Tuesday, January 26, 2010

I, Spooner

There is no spoon Every now and then, it's my job to tell you something odd and interesting about myself. So, today, I tell you this: I love Spoonerisms.

Spoonerisms (so named for Reverend William Archibald Spooner, 1844–1930, who exemplified the quirk) occur when one transposes the initial sounds of a group of words, sometimes forming new ones, (e.g., sly gap --> guy slap.) My favorites are the ones that add new meaning or commentary to the original.

The thing is, I'm doing this constantly. As I'm shopping, I reach for a packet of bound grief at the meat display. When Deborah requests that I be on dish duty, I ponder whether I should wash dishes or dash wishes. Some of them even make it out of my head, like telling a giggling Fiona that we should have named her "Sue Tilley."

Over the years, I've been mentally gathering material for a story where one of the main characters talks in nothing but Spoonerisms, and, at the end, says something completely normal, which, no one realizes until it's almost too late, was another Spoonerism, setting the scene for the final climactic actiony bit. (The setting is, of course, a greasy spoon...er.)

So, that's one quirky thing that's always going on in my head.
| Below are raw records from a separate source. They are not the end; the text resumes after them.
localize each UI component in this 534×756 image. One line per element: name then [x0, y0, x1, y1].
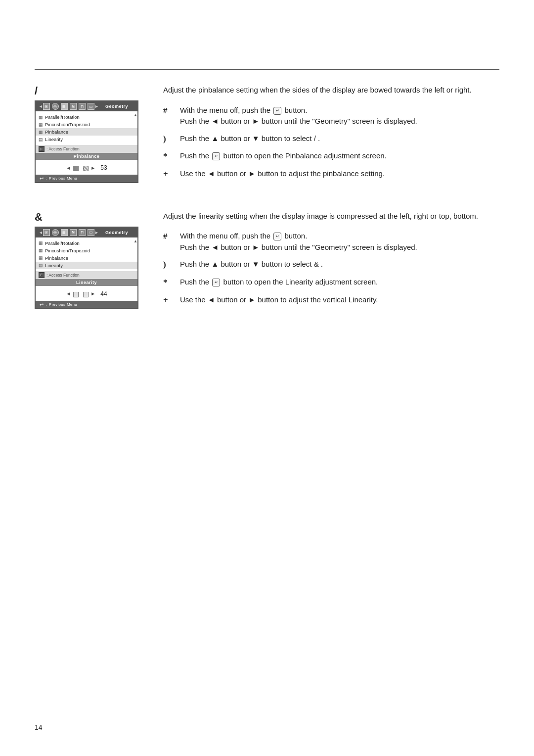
item-icon-2-1: ▦	[39, 240, 43, 245]
monitor-box-linearity: ◄ ⊞ ◎ ▦ M ⊓ ▭ ► Geometry	[35, 227, 138, 309]
monitor-icon-2-6: ▭	[88, 229, 94, 236]
monitor-icon-1: ⊞	[43, 103, 50, 110]
section-pinbalance: / ◄ ⊞ ◎ ▦ M ⊓ ▭ ► Geometry	[35, 85, 499, 186]
monitor-access-bar-1: F : Access Function	[36, 145, 137, 153]
monitor-panel-linearity: & ◄ ⊞ ◎ ▦ M ⊓ ▭ ► Geometry	[35, 211, 138, 309]
menu-item-parallel-2: ▦ Parallel/Rotation	[36, 239, 83, 247]
step-item-4a: + Use the ◄ button or ► button to adjust…	[163, 168, 499, 180]
step-text-3a: Push the ↵ button to open the Pinbalance…	[180, 150, 387, 162]
monitor-submenu-title-2: Linearity	[36, 279, 137, 286]
monitor-menu-list-1: ▦ Parallel/Rotation ▲ ▦ Pincushion/Trape…	[36, 111, 137, 145]
prev-menu-label-1: :	[45, 176, 47, 181]
menu-row-1: ▦ Parallel/Rotation ▲	[36, 113, 137, 121]
enter-btn-3a: ↵	[212, 152, 220, 160]
prev-menu-text-2: Previous Menu	[49, 302, 77, 307]
menu-item-lin-1: ▤ Linearity	[36, 136, 137, 143]
value-shape-right-1: ▧	[83, 164, 89, 172]
monitor-access-bar-2: F : Access Function	[36, 271, 137, 279]
step-marker-2b: )	[163, 259, 174, 271]
instructions-panel-pinbalance: Adjust the pinbalance setting when the s…	[163, 85, 499, 186]
monitor-icon-2-3: ▦	[61, 229, 68, 236]
menu-item-pinbal-2: ▦ Pinbalance	[36, 254, 137, 262]
monitor-icon-4: M	[70, 103, 77, 110]
monitor-submenu-title-1: Pinbalance	[36, 153, 137, 160]
access-icon-2: F	[39, 272, 44, 278]
value-shape-left-2: ▤	[73, 290, 79, 298]
instructions-panel-linearity: Adjust the linearity setting when the di…	[163, 211, 499, 312]
step-marker-2a: )	[163, 133, 174, 145]
menu-label-pinbal-1: Pinbalance	[45, 129, 68, 135]
step-marker-3b: *	[163, 277, 174, 288]
step-text-4a: Use the ◄ button or ► button to adjust t…	[180, 168, 385, 180]
step-text-4b: Use the ◄ button or ► button to adjust t…	[180, 294, 378, 306]
monitor-icon-2-1: ⊞	[43, 229, 50, 236]
step-item-1a: # With the menu off, push the ↵ button. …	[163, 105, 499, 127]
step-text-2a: Push the ▲ button or ▼ button to select …	[180, 133, 320, 144]
value-bar-1: ▥ ▧	[73, 164, 89, 172]
scroll-up-2: ▲	[134, 239, 137, 247]
monitor-value-area-1: ◄ ▥ ▧ ► 53	[36, 160, 137, 175]
menu-item-lin-2: ▤ Linearity	[36, 262, 137, 269]
monitor-icon-2-2: ◎	[52, 229, 59, 236]
step-text-1b: With the menu off, push the ↵ button. Pu…	[180, 231, 417, 253]
enter-btn-1b: ↵	[273, 233, 281, 240]
menu-item-pinbal-1: ▦ Pinbalance	[36, 128, 137, 136]
section-symbol-linearity: &	[35, 211, 138, 224]
menu-item-parallel-1: ▦ Parallel/Rotation	[36, 113, 83, 121]
menu-label-parallel-2: Parallel/Rotation	[45, 240, 80, 246]
enter-btn-3b: ↵	[212, 279, 220, 286]
monitor-icon-2: ◎	[52, 103, 59, 110]
monitor-arrow-left-icon-2: ◄	[39, 230, 43, 235]
monitor-arrow-right-icon: ►	[94, 104, 99, 109]
item-icon-2-4: ▤	[39, 263, 43, 268]
section-linearity: & ◄ ⊞ ◎ ▦ M ⊓ ▭ ► Geometry	[35, 211, 499, 312]
page-container: / ◄ ⊞ ◎ ▦ M ⊓ ▭ ► Geometry	[0, 0, 534, 756]
step-marker-4b: +	[163, 294, 174, 306]
access-label-1: : Access Function	[46, 146, 80, 151]
value-number-1: 53	[100, 164, 107, 171]
monitor-prev-menu-1: ↩ : Previous Menu	[36, 175, 137, 182]
menu-label-pinc-2: Pincushion/Trapezoid	[45, 248, 90, 253]
monitor-value-area-2: ◄ ▤ ▤ ► 44	[36, 286, 137, 301]
prev-icon-2: ↩	[40, 302, 44, 307]
item-icon-1: ▦	[39, 115, 43, 120]
monitor-arrow-left-icon: ◄	[39, 104, 43, 109]
monitor-box-pinbalance: ◄ ⊞ ◎ ▦ M ⊓ ▭ ► Geometry	[35, 100, 138, 183]
monitor-geometry-title-2: Geometry	[99, 230, 134, 235]
prev-menu-text-1: Previous Menu	[49, 176, 77, 181]
menu-item-pinc-1: ▦ Pincushion/Trapezoid	[36, 121, 137, 128]
monitor-menu-list-2: ▦ Parallel/Rotation ▲ ▦ Pincushion/Trape…	[36, 237, 137, 271]
access-label-2: : Access Function	[46, 273, 80, 278]
monitor-icon-5: ⊓	[79, 103, 86, 110]
step-marker-4a: +	[163, 168, 174, 180]
item-icon-4: ▤	[39, 137, 43, 142]
step-text-3b: Push the ↵ button to open the Linearity …	[180, 277, 378, 288]
monitor-arrow-right-icon-2: ►	[94, 230, 99, 235]
monitor-icons-2: ⊞ ◎ ▦ M ⊓ ▭	[43, 229, 94, 236]
value-arrow-right-2: ►	[90, 291, 95, 296]
menu-label-lin-1: Linearity	[45, 137, 63, 142]
intro-text-pinbalance: Adjust the pinbalance setting when the s…	[163, 85, 499, 96]
value-bar-2: ▤ ▤	[73, 290, 89, 298]
item-icon-3: ▦	[39, 130, 43, 135]
monitor-prev-menu-2: ↩ : Previous Menu	[36, 301, 137, 308]
monitor-icon-2-5: ⊓	[79, 229, 86, 236]
monitor-top-bar-2: ◄ ⊞ ◎ ▦ M ⊓ ▭ ► Geometry	[36, 228, 137, 237]
menu-label-pinbal-2: Pinbalance	[45, 255, 68, 261]
step-list-linearity: # With the menu off, push the ↵ button. …	[163, 231, 499, 306]
step-text-2b: Push the ▲ button or ▼ button to select …	[180, 259, 323, 270]
monitor-icon-2-4: M	[70, 229, 77, 236]
monitor-geometry-title-1: Geometry	[99, 104, 134, 109]
item-icon-2-2: ▦	[39, 248, 43, 253]
step-marker-1a: #	[163, 105, 174, 117]
value-shape-right-2: ▤	[83, 290, 89, 298]
step-text-1a: With the menu off, push the ↵ button. Pu…	[180, 105, 417, 127]
menu-label-lin-2: Linearity	[45, 263, 63, 268]
item-icon-2: ▦	[39, 122, 43, 127]
menu-label-parallel-1: Parallel/Rotation	[45, 114, 80, 120]
monitor-icon-6: ▭	[88, 103, 94, 110]
monitor-top-bar: ◄ ⊞ ◎ ▦ M ⊓ ▭ ► Geometry	[36, 101, 137, 111]
menu-item-pinc-2: ▦ Pincushion/Trapezoid	[36, 247, 137, 254]
menu-label-pinc-1: Pincushion/Trapezoid	[45, 122, 90, 127]
step-item-3a: * Push the ↵ button to open the Pinbalan…	[163, 150, 499, 162]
What's going on in yours?

3 comments:

Linus said...

I get really bad deja vu so I spend a lot of time in my head trying to remember what came next in deja vu moments. The fun part? I usually can...weird.

Jim E. said...

One of our favorites, when traveling out west: we would point to a field of leafy greens and say, "Hey, kids, see the bugger sheets?"

Edwin Kerr said...

When American Standard Code for Information Interchange (ASCII) appeared in the late 1960's they included the division sign (/) and the reverse of the division sign (\). I was speaking to the Director of Research at the company where I worked when I called it the slackward bash.